Gail no podía soportar que le mintiera.

– Mientras estaba en Ginebra -dijo ella-. ¿Quieres que le pregunte a Gerard si ha ocurrido más veces?

– No. Deja al loro en paz.

– Ha ocurrido más veces -concluyó ella.

– ¿Qué quieres que te diga, Gail? ¿Que lo siento? Muy bien, pues lo siento.

– No quiero que me digas nada -respondió ella-. Lo que quiero es que no vuelvas a hacerlo. Manten a tus fulanas alejadas de esta casa.

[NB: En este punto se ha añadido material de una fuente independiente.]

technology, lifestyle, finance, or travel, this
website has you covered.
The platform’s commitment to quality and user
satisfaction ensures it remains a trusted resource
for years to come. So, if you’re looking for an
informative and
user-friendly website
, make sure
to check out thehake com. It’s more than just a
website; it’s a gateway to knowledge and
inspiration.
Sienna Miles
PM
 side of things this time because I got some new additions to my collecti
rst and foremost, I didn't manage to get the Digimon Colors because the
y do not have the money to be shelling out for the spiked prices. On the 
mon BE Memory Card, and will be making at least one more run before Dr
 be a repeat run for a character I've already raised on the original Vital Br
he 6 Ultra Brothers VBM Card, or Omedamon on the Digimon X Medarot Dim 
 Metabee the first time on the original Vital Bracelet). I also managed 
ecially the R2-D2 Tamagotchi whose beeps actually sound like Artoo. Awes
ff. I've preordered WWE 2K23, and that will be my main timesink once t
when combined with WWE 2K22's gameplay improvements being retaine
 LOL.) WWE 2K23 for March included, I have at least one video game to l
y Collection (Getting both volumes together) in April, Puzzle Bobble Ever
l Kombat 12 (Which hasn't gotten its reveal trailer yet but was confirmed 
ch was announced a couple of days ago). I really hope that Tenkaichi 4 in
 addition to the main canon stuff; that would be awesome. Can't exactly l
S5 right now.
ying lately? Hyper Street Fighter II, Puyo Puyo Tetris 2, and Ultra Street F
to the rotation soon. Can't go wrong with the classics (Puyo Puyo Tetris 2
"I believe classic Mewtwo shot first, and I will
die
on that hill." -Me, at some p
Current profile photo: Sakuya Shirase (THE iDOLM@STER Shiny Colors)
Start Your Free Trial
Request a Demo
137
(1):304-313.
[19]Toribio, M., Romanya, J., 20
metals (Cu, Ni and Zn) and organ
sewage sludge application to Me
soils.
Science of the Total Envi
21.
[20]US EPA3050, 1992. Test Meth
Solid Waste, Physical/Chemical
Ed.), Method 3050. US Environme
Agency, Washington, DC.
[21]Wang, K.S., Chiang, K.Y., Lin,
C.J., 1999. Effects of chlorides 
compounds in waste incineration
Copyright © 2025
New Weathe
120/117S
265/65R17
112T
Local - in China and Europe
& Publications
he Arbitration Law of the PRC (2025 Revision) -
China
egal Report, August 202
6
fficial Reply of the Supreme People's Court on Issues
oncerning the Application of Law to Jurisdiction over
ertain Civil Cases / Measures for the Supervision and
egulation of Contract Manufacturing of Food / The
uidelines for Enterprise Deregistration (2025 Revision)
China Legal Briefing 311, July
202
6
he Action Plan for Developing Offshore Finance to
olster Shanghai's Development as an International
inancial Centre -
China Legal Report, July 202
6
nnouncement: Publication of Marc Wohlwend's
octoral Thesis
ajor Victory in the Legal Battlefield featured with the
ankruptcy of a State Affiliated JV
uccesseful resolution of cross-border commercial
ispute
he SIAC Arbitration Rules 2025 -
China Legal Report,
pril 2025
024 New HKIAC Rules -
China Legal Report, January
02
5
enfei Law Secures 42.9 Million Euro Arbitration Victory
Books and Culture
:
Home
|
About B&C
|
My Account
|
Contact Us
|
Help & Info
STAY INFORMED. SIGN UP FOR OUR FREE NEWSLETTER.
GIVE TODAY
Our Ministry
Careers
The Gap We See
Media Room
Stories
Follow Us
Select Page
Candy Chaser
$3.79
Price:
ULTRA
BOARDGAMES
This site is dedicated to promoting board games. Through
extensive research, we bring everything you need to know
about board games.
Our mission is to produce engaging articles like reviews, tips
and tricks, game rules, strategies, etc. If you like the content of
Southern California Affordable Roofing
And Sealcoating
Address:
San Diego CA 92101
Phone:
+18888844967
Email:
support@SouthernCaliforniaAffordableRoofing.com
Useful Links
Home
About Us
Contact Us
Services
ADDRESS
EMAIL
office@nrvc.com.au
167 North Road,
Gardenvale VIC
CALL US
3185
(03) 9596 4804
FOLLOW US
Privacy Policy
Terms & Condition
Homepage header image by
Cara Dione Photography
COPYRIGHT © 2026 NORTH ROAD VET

– Muy bien, entendido. ¿Podemos dejar el tema?

– Sí, vamos a dejar el tema -accedió Gail.


– Odio a ese pájaro asqueroso.

Gail salió del dormitorio.

– Si te atreves a tocarlo, te mato -lo amenazó.

– ¿Adonde vas?

– Voy a salir.

Fue a casa de Yoshi Tomizu. Habían iniciado su aventura amorosa hacía un año y habían vuelto a retomarla estando en Ginebra. La esposa y el hijo de Yoshi vivían en Tokio y él tenía previsto reunirse con ellos al llegar el otoño, así que lo suyo no pasaba de una mera amistad con algún que otro privilegio.

– Estás tensa -observó, masajeándole la espalda. Tenía manos de santo-. ¿Has discutido con Richard?

– No. Bueno, un poco. -Gail contempló la luz de la luna que se colaba por la ventana. Brillaba de un modo particular.

– Entonces, ¿qué te pasa? -preguntó Yoshi.

– Me preocupa Gerard.

– ¿Por qué?

– Richard lo odia. Lo odia de verdad.

– Vamos, no le hará nada. Ese animal es muy valioso.

– Puede que sí o puede que no. -Se sentó en la cama-. Será mejor que vuelva a casa.

Yoshi se encogió de hombros.

– Tú misma. Si crees que…

– Lo siento -se disculpó ella.

Él la besó con suavidad.

– Haz lo que creas que tienes que hacer.

Gail exhaló un suspiro.

– Tienes razón -dijo-. Soy una estúpida. -Volvió a deslizarse entre las sábanas-. Dime que soy una estúpida, por favor.